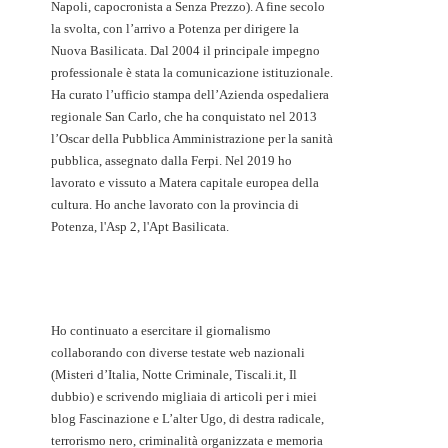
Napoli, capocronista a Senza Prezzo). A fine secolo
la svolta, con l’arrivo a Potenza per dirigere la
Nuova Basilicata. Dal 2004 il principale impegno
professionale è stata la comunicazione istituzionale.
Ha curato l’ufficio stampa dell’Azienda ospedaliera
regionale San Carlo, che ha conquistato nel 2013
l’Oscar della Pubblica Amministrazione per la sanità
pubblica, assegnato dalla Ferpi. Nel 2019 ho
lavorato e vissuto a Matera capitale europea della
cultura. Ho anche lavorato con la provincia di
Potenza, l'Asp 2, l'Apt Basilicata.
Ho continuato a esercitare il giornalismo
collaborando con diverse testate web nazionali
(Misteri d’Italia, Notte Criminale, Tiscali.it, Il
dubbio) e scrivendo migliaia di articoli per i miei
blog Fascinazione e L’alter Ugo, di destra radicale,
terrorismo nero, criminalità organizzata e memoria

------------------------------------

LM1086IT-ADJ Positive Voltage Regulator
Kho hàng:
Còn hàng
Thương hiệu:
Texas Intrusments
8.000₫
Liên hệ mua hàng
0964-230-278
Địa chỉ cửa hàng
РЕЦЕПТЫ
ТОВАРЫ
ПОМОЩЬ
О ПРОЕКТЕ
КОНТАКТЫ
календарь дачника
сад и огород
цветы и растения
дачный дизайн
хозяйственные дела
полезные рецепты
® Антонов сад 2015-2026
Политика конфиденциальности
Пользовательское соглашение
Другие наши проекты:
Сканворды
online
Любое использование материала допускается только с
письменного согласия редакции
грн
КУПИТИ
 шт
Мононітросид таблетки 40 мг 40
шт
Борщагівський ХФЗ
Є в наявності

------------------------------------

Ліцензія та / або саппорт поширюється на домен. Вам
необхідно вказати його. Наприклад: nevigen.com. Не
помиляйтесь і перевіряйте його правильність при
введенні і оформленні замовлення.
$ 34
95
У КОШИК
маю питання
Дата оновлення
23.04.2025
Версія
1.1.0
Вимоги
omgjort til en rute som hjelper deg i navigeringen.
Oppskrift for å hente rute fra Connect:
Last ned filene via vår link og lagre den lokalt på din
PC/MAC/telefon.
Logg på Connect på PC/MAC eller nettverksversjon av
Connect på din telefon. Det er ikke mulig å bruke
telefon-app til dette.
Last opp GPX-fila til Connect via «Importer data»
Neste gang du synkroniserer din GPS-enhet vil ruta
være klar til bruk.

------------------------------------

[Exercise goal]
An exact copy of the lines above, from the one containing "Napoli, capocronista a" through the one containing "pubblica, assegnato dalla Ferpi. Nel 2019 ho", is the whole of the answer.

[Answer to the exercise]
Napoli, capocronista a Senza Prezzo). A fine secolo
la svolta, con l’arrivo a Potenza per dirigere la
Nuova Basilicata. Dal 2004 il principale impegno
professionale è stata la comunicazione istituzionale.
Ha curato l’ufficio stampa dell’Azienda ospedaliera
regionale San Carlo, che ha conquistato nel 2013
l’Oscar della Pubblica Amministrazione per la sanità
pubblica, assegnato dalla Ferpi. Nel 2019 ho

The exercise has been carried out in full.